Menurut Sutarto, Kebijakan harga beras yang murah adalah salah yang betul adalah HARGA BERAS WAJAR  karena ini akan mendorong petani menjadi miskin dan tidak mau lagi menanam padi.  Sebagian besar petani saat ini adalah penerima bantuan sosial. Kaum miliniel saat ini banyak yang bekerja di sector hilir  (off farm) kurang pada hulu (onfarm) sehingga diberikan peluang untuk mengembangkannya, petani kita juga banyak yang sudah usia tua. Permasalahan lain dibidang pertanian adalah hilirisasi yang kurang, sehingga perlu diciptakan produk. Hal yang sama perilaku konsumen perlu dirubah atau diedukasi kearah makanan yang berbasis gandum karena hal ini akan mengurangi impor.

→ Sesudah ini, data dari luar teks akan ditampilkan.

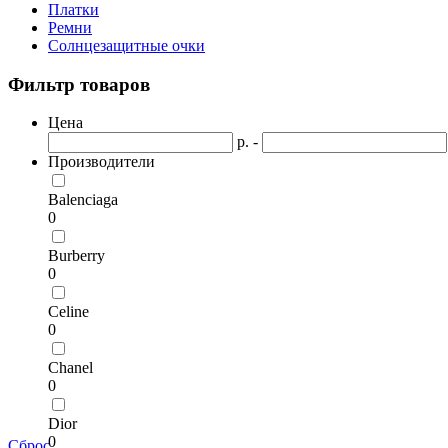
Платки
Ремни
Солнцезащитные очки
Фильтр товаров
Цена
р. -
Производители
Balenciaga
0
Burberry
0
Celine
0
Chanel
0
Dior
0
Сброс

Pertanyaan menarik dari mahasiswa adalah kenapa budidaya padi banyak di Pulau Jawa, menurutnya semua wilayah di Indonesia bisa dikembangkan seperti Lampung, Kalimantan, Sulawesi dan Nusa Tenggara tetapi menurutnya padi berkaitan dengan BUDAYA. Yang menjadi perhatian pusat atau sentra padi di Pulau Jawa sudah berubah menjadi non pertanian dan adanya ancaman beras sudah mulai dikuasai Asing. Pertanyaan lainnya adalah mengapa kebijakan pemerintah kurang berpihak kepada masyarakat kecil, hal ini disebabkan kebijakan bersifat top down dan berpihak kepada konsumen.

Masalah dibidang penggilingan padi adalah skala kecil atau UMKM sehingga seperti hidup segan mati tak hendak, oleh karena itu keberpihakannya pada usaha dan petani kecil disebutnya sebagai “Jenderal Semut”.